It’s one of the great American rides – a scenic 15-mile stretch of highway that packs more punch than roads ten times as long. Skirting the edge of the Niagara River as it rushes from the Falls to its rendezvous with Lake Ontario, the Niagara Scenic Parkway makes for a delightful diversion of a couple hours or several days of exploration. If you’d like to leave the driving to someone else, climb aboard the new Discover Niagara Shuttle; it’s a free, hop on, hop off bus that stops at 17 sites along the Parkway.

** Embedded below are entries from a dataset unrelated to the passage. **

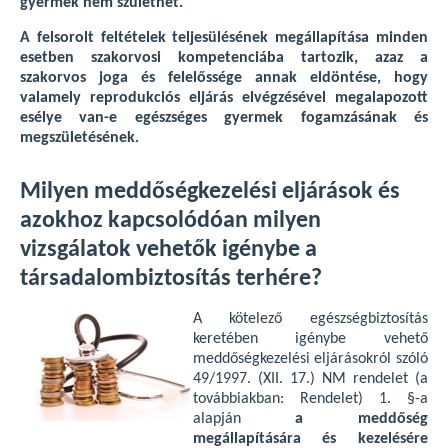
gyermek nem születhet.
”
A felsorolt feltételek teljesülésének megállapítása minden
esetben szakorvosi kompetenciába tartozik, azaz a
szakorvos joga és felelőssége annak eldöntése, hogy
valamely reprodukciós eljárás elvégzésével megalapozott
esélye van-e egészséges gyermek fogamzásának és
megszületésének.
Milyen meddőségkezelési eljárások és
azokhoz kapcsolódóan milyen
vizsgálatok vehetők igénybe a
társadalombiztosítás terhére?
A kötelező egészségbiztosítás
keretében igénybe vehető
meddőségkezelési eljárásokról szóló
49/1997. (XII. 17.) NM rendelet (a
továbbiakban: Rendelet) 1. §-a
alapján
a meddőség
megállapítására és kezelésére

Niagara Gorge Discovery Center. This is the perfect spot to get oriented and learn about the geology, ecology and history of the Falls and the surrounding region. It also serves as the trailhead for an easy hike on the Great Gorge Railway Trail that follows the route of a trolley line that once ran along the bottom of the gorge from Niagara Falls to Lewiston. Today, it’s the easiest way to descend into the canyon cut by the Niagara River over the last 10,000 years.
Niagara Falls Underground Railroad Heritage Center. Through multimedia displays, a recreation of the Cataract House Hotel dining room, historic artifacts, beautiful illustrations and a short film, the Heritage Center tells the true stories of the heroic Americans who fought for freedom and justice on the bluffs overlooking the Niagara Gorge.
Whirlpool State Park. A spectacular view of Devil’s Hole – a deep, bowl-shaped basin hundreds of feet below — is the appetizer here. The main course is the hike that takes you to the bottom of the gorge and along the class five rapids of the Niagara River. This is one of the region’s hiding-in-plain-sight gems, a chance to sit down alongside the roaring cataract and enjoy the natural Niagara that most visitors to the Falls overlook. A warning: this is a hike for the hale and hearty.
Devil’s Hole State Park. Devil’s Hole is adjacent to Whirlpool State Park and shares many of the same trails and views. If you’re up for a longer, more challenging hike along the roaring Niagara River descend to the gorge floor at Devil’s Hole, climb back up via the Whirlpool State Park stairs and return to your car along the gorge rim to complete the loop. Allow two hours.
Niagara Power Vista. Science can be fun. Education can be engaging. These are the lessons you’ll drive away with after a stop at the recently renovated Niagara Power Vista. Operated by the New York Power Authority, the Power Vista is an interactive experience that tells the story of the harnessing of hydroelectricity – a story that’s more dramatic than you might think – in a family-friendly way. Parking and admission are FREE!
Lewiston. Stop at this charming village dating from 1818 for lunch, dinner or a snack. For lunch, try Water Street Landing. On a fine summer day, there’s no better place to take in the views of the lower Niagara River. (The Freedom Crossing Monument is nearby and worth a small detour). At dinnertime, try Carmelo’s, an upscale Italian restaurant that’s long been considered one of the region’s finest. For a treat, the go-to stop is Hibbard’s, a classic roadside stand that’s been serving to-die-for frozen custard since 1939.
Artpark. This is a great place for a picnic, surrounded by stunning views and playful public art. But if your timing is right, the best reason to stop at this New York State Park devoted to the arts is a concert, performance or festival. Artpark hosts dozens of special events each season, ranging from the fantastically whimsical Fairy House Festival to more mainstream concerts by the likes of Vampire Weekend, Trombone Shorty and the B-52s.
Stella Niagara Preserve. With 29 acres and more than a quarter mile of shoreline, the Stella Niagara Preserve is a place of natural serenity and the largest privately-owned, undeveloped tract of land along the Niagara River. Acquired by the Western New York Land Conservancy in 2015, the property is being returned to its natural condition and provides walking trails, fishing access and a place to put a kayak into the slower moving waters of the lower Niagara River.
Fort Niagara State Park. Located at the confluence of the Niagara River and Lake Ontario, Fort Niagara State Park preserves and interprets the history that happened here and helped determine the fate of the North American continent. You’ll find living history exhibits, reenactors, musket demonstrations, and the historic quarters where French, British and American soldiers lived and worked from the 18th to the 20th centuries. The French and Indian War Encampment held every July is one of the highlights of the Fort’s annual calendar.